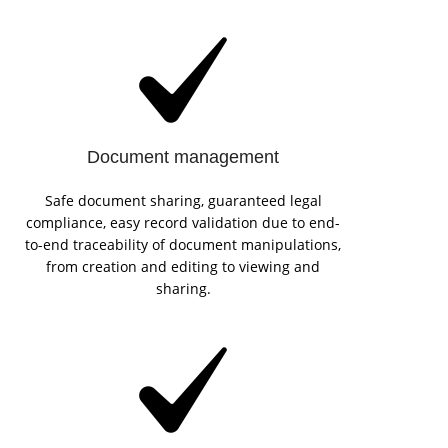
Document management
Safe document sharing, guaranteed legal
compliance, easy record validation due to end-
to-end traceability of document manipulations,
from creation and editing to viewing and
sharing.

▸ **TASK REQUIREMENTS**:
Scan the data above for the string "sharing" and copy each line where it appears.

▸ **EXERCISE RESULT**:
Safe document sharing, guaranteed legal
sharing.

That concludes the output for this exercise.